Jefferson John Guy (13 June 1940 – 15 December 2014), known and published as Jeff Guy, was a well known and published academic historian whose main interest was the history of Natal and the Zulu people.

==Early life==
Guy attended school in Pietermaritzburg, for a few years after completing his schooling he worked on farms in Britain and the then Rhodesia, and was briefly in the military as a sailor and soldier. In 1963 he registered for a degree in English at the University of Natal, but switched courses to History under the influence of Colin Webb. After graduating with an Honours degree in history he travelled to the U.K. and began a Ph.D. degree in history with Shula Marks as his supervisor. His Ph.D. thesis was later published as The Destruction of the Zulu Kingdom: The Civil War in Zululand, 1879-1884

==Career==
After graduating with the Ph.D. degree, Guy taught for a while in London, but later moved to Lesotho where he lectured history at the Roma campus of what was then the University of Botswana, Lesotho and Swaziland. He left Lesotho for a position as a history lecturer at the University of Trondheim in Norway. In 1992 he returned to South Africa and became head of the history department at the Durban campus of the University of Natal.

==Personal life==
While studying for his doctoral degree in London he met and married Naimi Haque. His two children with Naimi, Heli and Joe were raised in Lesotho.
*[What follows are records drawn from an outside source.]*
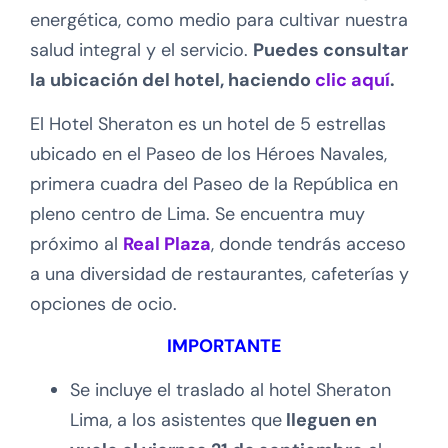
energética, como medio para cultivar nuestra
salud integral y el servicio.
Puedes consultar
la ubicación del hotel, haciendo
clic aquí
.
El Hotel Sheraton es un hotel de 5 estrellas
ubicado en el Paseo de los Héroes Navales,
primera cuadra del Paseo de la República en
pleno centro de Lima. Se encuentra muy
próximo al
Real Plaza
, donde tendrás acceso
a una diversidad de restaurantes, cafeterías y
opciones de ocio.
IMPORTANTE
Se incluye el traslado al hotel Sheraton
Lima, a los asistentes que
lleguen en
Guy died at Heathrow Airport while travelling back home to South Africa after attending a conference and giving a lecture marking the bicentenary of the birth of John Colenso, the first bishop of Natal.

==Published works==

- Guy, J. (1978). "Production and Exchange in the Zulu Kingdom"
- Guy, J. (1979). "The Destruction of the Zulu Kingdom: The Civil War in Zululand, 1879-1884"
- Cope, R.L. (1979b). "The Anglo-Zulu War of 1879: Two Centenary Lectures" with Richard L. Cope
- Guy, J. (1983). "The Heretic: A Study of the Life of John William Colenso, 1814-1883"
- Guy, J. (1988). "Gender Oppression in Southern Africa's Pre-capitalist Societies"
- Guy, J. (1996). "Creating History: An Introduction to Historical Studies : a Resource Book"
- Guy, Jeff (1998). "Battling with Banality"
- Guy, J. (2002). "The View Across the River: Harriette Colenso and the Zulu Struggle Against Imperialism"
- Guy, Jeff (2004). "Somewhere over the rainbow: the nationstate, democracy and race in a globalising South Africa"
- Guy, J. (2005). "The Maphumulo Uprising: War, Law and Ritual in the Zulu Rebellion"
- Guy, J. (2006). "Remembering the Rebellion: The Zulu Uprising of 1906"
- Guy, J. (2013). "Theophilus Shepstone and the Forging of Natal: African Autonomy and Settler Colonialism in the Making of Traditional Authority"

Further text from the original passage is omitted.